I was listening to a story about it on NPR yesterday on the way to work, talking about
proposed laws to combat it, and it got me to thinking about it again, wondering how it
can ever be controlled. The major problem in combatting it is, I guess, that it's basically
free to the sender.
It costs no more to send a million emails than it costs to send one, so hey, why not? Even
if you only get one sucker, since you didn't spend anything to send your message,
even one is profit, right?
Marketing types oppose any kind of legislation, of course, and say that any control would
be stepping on their Constitutional right to free speech. And every time they start
talking about it, I try to equate it with junk mail, which we all get, too, and try to
think, well, it isn't so bad, I guess. But it is. And you just can't compare it to
junk mail--I probably get, at most, 5 or 6 pieces of junk mail a day. If I added up
all of my email accounts, I probably get around 450 pieces of junk email per day.
I have an AOL account that I don't use (Bob uses the AOL account, I just have a sign-on);
the only reason I sign on is to empty my mailbox, which collects around fifty messages a day.
That address has never been published anywhere, and I've never used it, yet it fills with spam
on a regular basis. I try to sign on about once a week to empty it, and it always has around
200 to 300 messages in it.
I have a Yahoo! Mail account that I use to collect my personal mail when I'm away from
my home computer; that address gets around 200 pieces of spam a day.
And my regular account gets about 150 spam messages per day; I go up to bed with an
empty mailbox, and come downstairs in the morning to find over a hundred messages have
arrived overnight. I look carefully at the subjects and senders, because I don't want
to accidentally delete something that I actually want, but most mornings I end
up with only one or two real emails. I have filters on Outlook, but the spammers are
savvy to them, and have figured out that if you've filtered out "viagra," you might not
have filtered "v.i.a.g.r.a." Now, it seems to me that if you didn't want to read
emails about "viagra," you might not be at all interested in it, no matter how it's
spelled, but I guess they get points for persistence.
Just for the record, I don't want to stuff envelopes at home (even if I can earn
$2000/week doing it), chat with singles in my city, enlarge my penis,
increase sales, start accepting credit cards, lose 30 pounds in 30 days, or look younger.
I don't want to increase my breast size, refinance my mortgage, buy ink cartridges or earn
a college degree online. I don't need a new cell phone, a new car, stock tips or phentermine,
and I don't want to find out how to make a fortune on Ebay. I don't want patriotic coins,
t-shirts, chain letters or jelly beans, and I don't want a subscription to Time magazine, a pasta pot (amazing or
otherwise) or Gevalia coffee. I don't want to talk to my computer rather than typing, I
don't need to stimulate my love life, and I don't want to spy on anyone.

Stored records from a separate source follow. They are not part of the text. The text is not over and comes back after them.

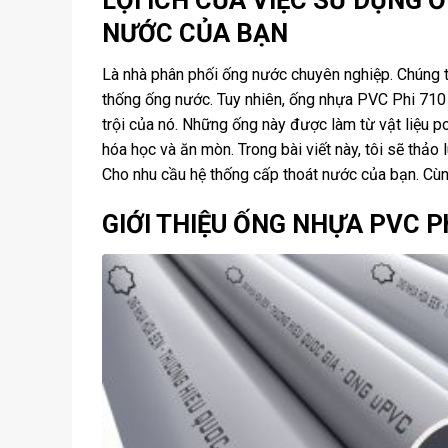
NƯỚC CỦA BẠN
Là nhà phân phối ống nước chuyên nghiệp. Chúng t
thống ống nước. Tuy nhiên, ống nhựa PVC Phi 710 
trội của nó. Những ống này được làm từ vật liệu p
hóa học và ăn mòn. Trong bài viết này, tôi sẽ thả
Cho nhu cầu hệ thống cấp thoát nước của bạn. Cùn
GIỚI THIỆU ỐNG NHỰA PVC Ph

I don't want
tax-free cigarettes, free audio books, free DVDs, a free digital camera, or even a free PDA.
I don't want a percentage of some exiled prince's Nigerian fortune. I don't need someone
to submit my site to search engines. And hey! Here's one I haven't seen before: "Call
me immediately. We want to feature your product on our television show." Huh. I wonder
what product that would be? Maybe I should call them . . . Nah.
I just want them to leave me alone.
I know that most of the AOL mail is just random, and I've given the Yahoo address for a lot
of things that I didn't want to give my real address, so it's obviously going to be a
magnet for spam, but by the quantity and quality of spam I get at my regular address, I'm
positive it's has been sold and now appears on one or more of those "1 million email
addresses!" CDs that they're always trying to get me to buy.
I've thought of changing my address, but that wouldn't help, since I'm the sole contact for
my domain. Anything that comes in addressed to that domain comes to me, and I've searched my
host's site and there doesn't seem to be any way to reject addresses that don't exist, since
I'm on a shared server.
So I just keep editing my filters and hoping for the best.